Real Madrids Stürmerstar Gareth Bale traf damals. „Bale agiert in einer freien Rolle. Mal ist er auf dem Flügel und mal ist er im Sturm zu finden“, warnte Wilmots. „Wir können nur erfolgreich sein, wenn wir ihn im Kollektiv verteidigen.“
Der frühere Bundesliga-Profi Kevin De Bruyne (Werder Bremen/VfL Wolfsburg) sprach von einem „komplizierten Gegner“, demonstrierte aber das gewachsene Selbstbewusstsein des Titelkandidaten: „Sie haben mit Bale natürlich einen Star in ihren Reihen. Aber wir werden das Spiel gewinnen!“
Keine Rede ist mehr von der Kritik am Trainer, die nach der schwachen Auftaktvorstellung der Belgier gegen Italien aufgekommen war. Das 0:2 schien der Anfang vom Ende aller Titelträume zu sein. Spieler, Trainer und Medien attackierten sich gegenseitig, erste Abgesänge auf den Geheimfavoriten waren angestimmt worden. Im Kreuzfeuer der Kritik stand vor allem Marc Wilmots. Der frühere Profi von Schalke 04 sei ein „begrenzter Trainer“, hieß es in der Presse. Der UEFA-Cup-Sieger von 1997 habe es verpasst, seiner „Mannschaft einen Plan mit auf den Weg zu geben“. Er bringe die Qualität seiner Topspieler „nicht zur Geltung“, hieß es.
Wilmots Konter
Dass Torwart Thibaut Courtois sein Team von den Italienern „taktisch deklassiert“sah und ein Maulwurf aus den Reihen der Mannschaft die Spielweise als „stereotyp“bezeichnete, schadete Wilmots zusätzlich. Es schien die Gerüchte zu bestätigen, denenzufolge das Verhältnis des 47Jährigen zu seinen Stars nicht das beste sei. Doch Wilmot scherte sich nicht um die Schlagzeilen. „Nach einem Spiel soll meine Arbeit plötzlich nichts mehr wert sein? Das ist mir ein wenig zu einfach“, konterte der Trainer.

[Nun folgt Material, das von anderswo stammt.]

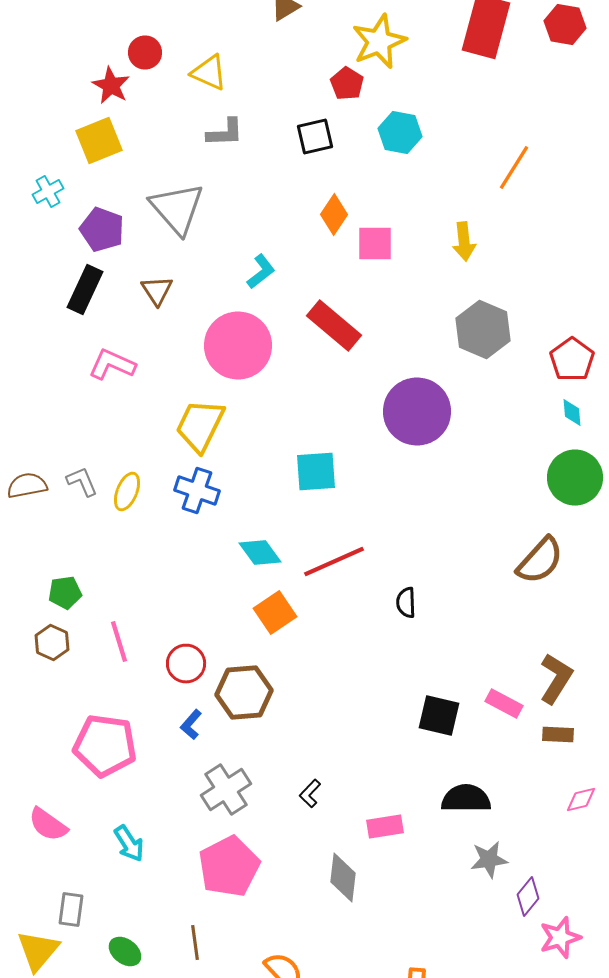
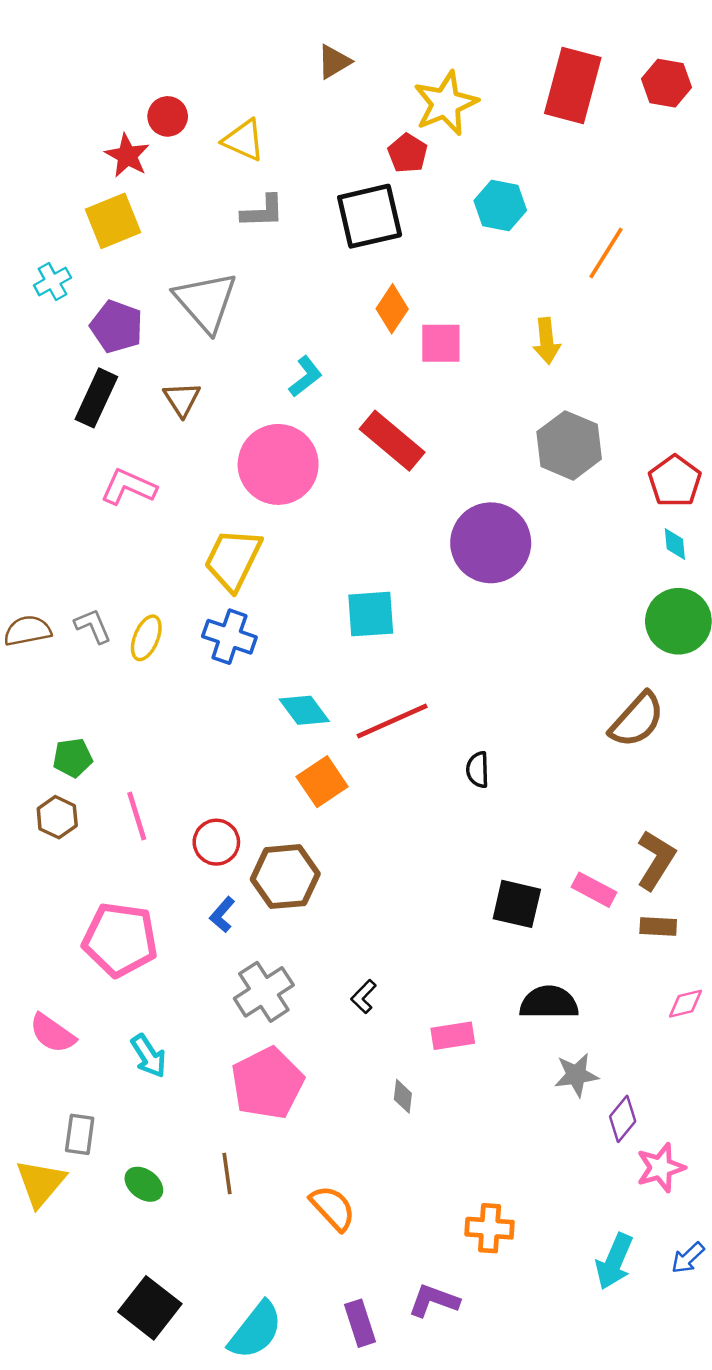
cyan hexagon: (400, 132) -> (500, 205), moved
black square: (315, 136) -> (370, 216), size x1.5
gray diamond: (343, 878) -> (403, 1096), size x0.6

Die dicke Haut im Umgang mit Kritik hat sich Wilmots spätestens in den Jahren 2003 bis 2005 zugelegt. In dieser Zeit saß er als Mitglied der liberalen Partei Mouvement Réformateur im belgischen Senat. Schon damals kämpfte Wilmots mit harten Bandagen, um den Einheitsskeptikern und ihren Thesen vom gescheiterten „Konstrukt Belgien“entgegenzutreten.
Noch heute betont der frühere Profi immer wieder, dass sein Team das ganze Land repräsentiert. Und für dieses Land – für die Flamen, die Wallonen und die deutschsprachige Minderheit – will Wimots den Titel holen.